In the listing that follows, locate the line containing "Домашній текстиль" and the line containing "বলা হয়েছে।". Retype exactly those two lines and every line between them, and nothing more.

======== Entries shown

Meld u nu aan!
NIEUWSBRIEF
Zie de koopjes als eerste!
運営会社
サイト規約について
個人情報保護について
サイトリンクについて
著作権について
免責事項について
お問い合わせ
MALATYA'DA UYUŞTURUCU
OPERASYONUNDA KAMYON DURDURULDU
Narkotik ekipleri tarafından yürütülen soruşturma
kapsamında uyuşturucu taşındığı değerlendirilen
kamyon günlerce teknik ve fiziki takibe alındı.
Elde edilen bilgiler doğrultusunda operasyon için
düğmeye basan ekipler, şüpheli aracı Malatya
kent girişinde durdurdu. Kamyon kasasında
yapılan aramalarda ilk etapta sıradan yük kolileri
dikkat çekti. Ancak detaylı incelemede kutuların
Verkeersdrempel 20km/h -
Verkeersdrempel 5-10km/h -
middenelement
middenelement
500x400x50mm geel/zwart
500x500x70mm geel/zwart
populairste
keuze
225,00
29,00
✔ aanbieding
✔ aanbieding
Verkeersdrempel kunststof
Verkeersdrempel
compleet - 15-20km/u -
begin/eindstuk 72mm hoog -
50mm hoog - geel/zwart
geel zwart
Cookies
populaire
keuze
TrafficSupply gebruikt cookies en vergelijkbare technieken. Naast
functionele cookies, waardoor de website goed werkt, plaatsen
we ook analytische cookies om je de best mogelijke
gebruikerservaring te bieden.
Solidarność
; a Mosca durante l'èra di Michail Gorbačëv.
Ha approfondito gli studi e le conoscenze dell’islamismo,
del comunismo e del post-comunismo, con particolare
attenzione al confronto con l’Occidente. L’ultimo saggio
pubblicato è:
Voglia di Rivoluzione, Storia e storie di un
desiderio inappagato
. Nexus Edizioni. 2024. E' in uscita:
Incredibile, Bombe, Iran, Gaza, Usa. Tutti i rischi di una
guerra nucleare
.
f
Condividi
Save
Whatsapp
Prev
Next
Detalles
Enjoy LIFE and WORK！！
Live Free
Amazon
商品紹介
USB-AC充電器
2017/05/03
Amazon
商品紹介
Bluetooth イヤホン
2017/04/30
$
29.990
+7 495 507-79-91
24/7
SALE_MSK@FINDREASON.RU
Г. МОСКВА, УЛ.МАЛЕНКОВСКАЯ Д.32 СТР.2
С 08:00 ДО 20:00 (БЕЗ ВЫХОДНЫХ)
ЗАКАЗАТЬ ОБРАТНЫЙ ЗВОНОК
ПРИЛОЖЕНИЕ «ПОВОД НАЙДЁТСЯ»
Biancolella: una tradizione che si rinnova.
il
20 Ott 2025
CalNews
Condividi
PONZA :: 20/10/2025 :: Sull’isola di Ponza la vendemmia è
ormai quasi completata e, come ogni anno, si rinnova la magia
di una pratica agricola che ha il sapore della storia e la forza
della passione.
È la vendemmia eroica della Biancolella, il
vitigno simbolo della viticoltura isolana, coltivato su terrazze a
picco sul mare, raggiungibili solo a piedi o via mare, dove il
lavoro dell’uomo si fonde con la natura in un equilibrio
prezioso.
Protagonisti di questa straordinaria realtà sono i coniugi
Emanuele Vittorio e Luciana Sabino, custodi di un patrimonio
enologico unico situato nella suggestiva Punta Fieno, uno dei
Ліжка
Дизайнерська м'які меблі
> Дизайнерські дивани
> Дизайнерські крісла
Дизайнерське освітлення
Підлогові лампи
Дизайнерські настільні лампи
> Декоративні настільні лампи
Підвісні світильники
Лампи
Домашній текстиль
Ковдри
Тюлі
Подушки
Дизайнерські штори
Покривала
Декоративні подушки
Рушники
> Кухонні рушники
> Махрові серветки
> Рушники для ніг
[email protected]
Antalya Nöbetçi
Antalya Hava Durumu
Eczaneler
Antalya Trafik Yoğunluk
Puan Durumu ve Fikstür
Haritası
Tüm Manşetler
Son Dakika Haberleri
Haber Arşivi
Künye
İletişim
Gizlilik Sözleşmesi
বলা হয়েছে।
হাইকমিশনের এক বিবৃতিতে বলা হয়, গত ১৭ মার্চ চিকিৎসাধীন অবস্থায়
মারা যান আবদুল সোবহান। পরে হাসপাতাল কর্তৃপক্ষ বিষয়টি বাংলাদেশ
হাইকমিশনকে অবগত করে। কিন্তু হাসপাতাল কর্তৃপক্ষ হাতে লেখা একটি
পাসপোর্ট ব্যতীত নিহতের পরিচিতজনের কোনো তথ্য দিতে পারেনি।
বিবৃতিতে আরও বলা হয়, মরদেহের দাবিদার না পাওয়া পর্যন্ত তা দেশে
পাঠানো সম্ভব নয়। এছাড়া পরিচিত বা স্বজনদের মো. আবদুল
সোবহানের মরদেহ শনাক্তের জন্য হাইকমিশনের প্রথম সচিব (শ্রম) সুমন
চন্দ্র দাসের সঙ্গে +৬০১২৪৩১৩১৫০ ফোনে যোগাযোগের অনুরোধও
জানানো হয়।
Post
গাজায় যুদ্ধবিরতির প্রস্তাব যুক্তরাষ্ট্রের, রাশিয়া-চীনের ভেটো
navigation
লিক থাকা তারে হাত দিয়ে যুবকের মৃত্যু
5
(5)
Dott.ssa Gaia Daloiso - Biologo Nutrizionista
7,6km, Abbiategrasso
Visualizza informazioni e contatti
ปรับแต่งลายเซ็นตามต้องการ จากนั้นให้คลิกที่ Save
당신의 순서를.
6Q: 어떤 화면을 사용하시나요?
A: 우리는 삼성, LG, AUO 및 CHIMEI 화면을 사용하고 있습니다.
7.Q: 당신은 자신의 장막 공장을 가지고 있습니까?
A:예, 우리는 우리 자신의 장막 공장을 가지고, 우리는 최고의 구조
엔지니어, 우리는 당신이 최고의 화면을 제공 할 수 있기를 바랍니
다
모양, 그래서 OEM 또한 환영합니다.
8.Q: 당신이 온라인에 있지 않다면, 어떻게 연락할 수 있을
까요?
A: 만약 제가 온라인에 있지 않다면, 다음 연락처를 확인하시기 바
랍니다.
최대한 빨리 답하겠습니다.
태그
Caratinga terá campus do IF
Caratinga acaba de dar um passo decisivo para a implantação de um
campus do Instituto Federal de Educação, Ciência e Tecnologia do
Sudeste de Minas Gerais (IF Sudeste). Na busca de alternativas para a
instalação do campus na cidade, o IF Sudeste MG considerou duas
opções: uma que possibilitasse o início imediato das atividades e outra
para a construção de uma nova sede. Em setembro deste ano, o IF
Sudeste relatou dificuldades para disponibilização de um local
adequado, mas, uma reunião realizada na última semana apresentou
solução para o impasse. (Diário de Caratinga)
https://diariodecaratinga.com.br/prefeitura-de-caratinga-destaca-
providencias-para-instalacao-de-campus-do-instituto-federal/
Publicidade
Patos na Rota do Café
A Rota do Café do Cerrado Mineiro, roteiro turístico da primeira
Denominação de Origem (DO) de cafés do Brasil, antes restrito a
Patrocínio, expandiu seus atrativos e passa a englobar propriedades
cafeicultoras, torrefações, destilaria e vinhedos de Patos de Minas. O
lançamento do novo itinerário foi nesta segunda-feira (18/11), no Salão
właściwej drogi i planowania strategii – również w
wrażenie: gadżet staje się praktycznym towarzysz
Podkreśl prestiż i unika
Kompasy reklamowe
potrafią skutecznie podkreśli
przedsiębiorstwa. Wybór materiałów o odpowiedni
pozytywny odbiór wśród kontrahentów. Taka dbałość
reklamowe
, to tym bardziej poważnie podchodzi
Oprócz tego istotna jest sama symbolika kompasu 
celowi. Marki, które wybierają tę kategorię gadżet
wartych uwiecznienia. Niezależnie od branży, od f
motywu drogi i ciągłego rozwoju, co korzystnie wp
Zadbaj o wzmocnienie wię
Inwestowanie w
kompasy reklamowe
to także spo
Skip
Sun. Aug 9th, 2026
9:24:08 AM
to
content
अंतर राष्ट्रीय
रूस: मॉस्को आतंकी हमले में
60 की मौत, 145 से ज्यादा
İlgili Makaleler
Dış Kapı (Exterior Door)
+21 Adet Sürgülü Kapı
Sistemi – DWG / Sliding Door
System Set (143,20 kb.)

================

Solution to this task:
Домашній текстиль
Ковдри
Тюлі
Подушки
Дизайнерські штори
Покривала
Декоративні подушки
Рушники
> Кухонні рушники
> Махрові серветки
> Рушники для ніг
[email protected]
Antalya Nöbetçi
Antalya Hava Durumu
Eczaneler
Antalya Trafik Yoğunluk
Puan Durumu ve Fikstür
Haritası
Tüm Manşetler
Son Dakika Haberleri
Haber Arşivi
Künye
İletişim
Gizlilik Sözleşmesi
বলা হয়েছে।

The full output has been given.